[[ DATA EXTRACTS, beginning ]]
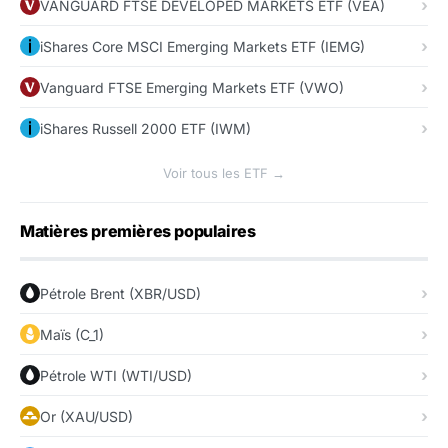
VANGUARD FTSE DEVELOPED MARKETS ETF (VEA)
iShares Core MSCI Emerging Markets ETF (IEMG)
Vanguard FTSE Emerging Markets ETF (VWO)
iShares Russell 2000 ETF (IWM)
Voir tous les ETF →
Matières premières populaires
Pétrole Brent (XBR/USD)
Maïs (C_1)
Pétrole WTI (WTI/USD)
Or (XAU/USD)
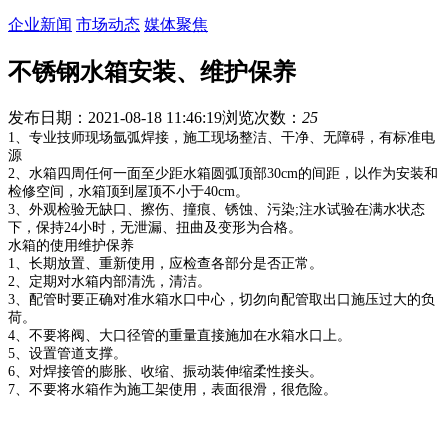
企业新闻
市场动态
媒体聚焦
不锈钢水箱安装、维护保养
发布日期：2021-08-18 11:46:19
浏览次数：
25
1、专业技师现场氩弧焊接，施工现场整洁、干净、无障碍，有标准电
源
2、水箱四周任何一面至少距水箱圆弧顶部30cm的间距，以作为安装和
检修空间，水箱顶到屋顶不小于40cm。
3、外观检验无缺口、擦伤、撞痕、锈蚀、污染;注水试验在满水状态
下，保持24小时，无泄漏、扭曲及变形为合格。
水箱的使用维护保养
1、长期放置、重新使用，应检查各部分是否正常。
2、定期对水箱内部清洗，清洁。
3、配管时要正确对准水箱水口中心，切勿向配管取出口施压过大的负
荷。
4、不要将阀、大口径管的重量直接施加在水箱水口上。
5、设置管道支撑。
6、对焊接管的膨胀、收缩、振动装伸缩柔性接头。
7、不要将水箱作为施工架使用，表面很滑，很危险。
[[ DATA EXTRACTS, end ]]
[[ DATA EXTRACTS, beginning ]]
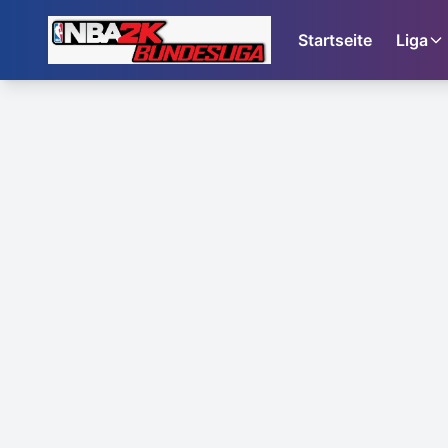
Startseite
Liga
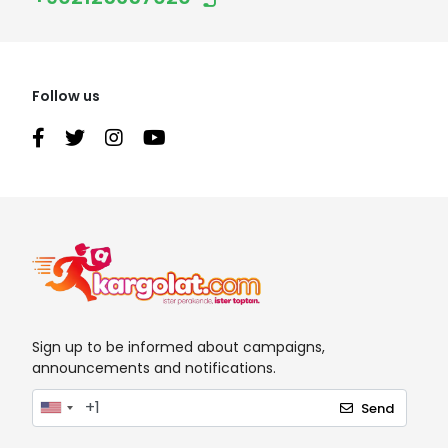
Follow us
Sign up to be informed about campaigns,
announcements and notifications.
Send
[[ DATA EXTRACTS, end ]]
* EXERCISE BRIEF: Reproduce only the lines above, starting at the line with "3、外观检验无缺口、擦伤、撞痕、锈蚀、污染;注水试验在满水状态" and ending at the line with "7、不要将水箱作为施工架使用，表面很滑，很危险。", exactly as written.

* WRITTEN SOLUTION:
3、外观检验无缺口、擦伤、撞痕、锈蚀、污染;注水试验在满水状态
下，保持24小时，无泄漏、扭曲及变形为合格。
水箱的使用维护保养
1、长期放置、重新使用，应检查各部分是否正常。
2、定期对水箱内部清洗，清洁。
3、配管时要正确对准水箱水口中心，切勿向配管取出口施压过大的负
荷。
4、不要将阀、大口径管的重量直接施加在水箱水口上。
5、设置管道支撑。
6、对焊接管的膨胀、收缩、振动装伸缩柔性接头。
7、不要将水箱作为施工架使用，表面很滑，很危险。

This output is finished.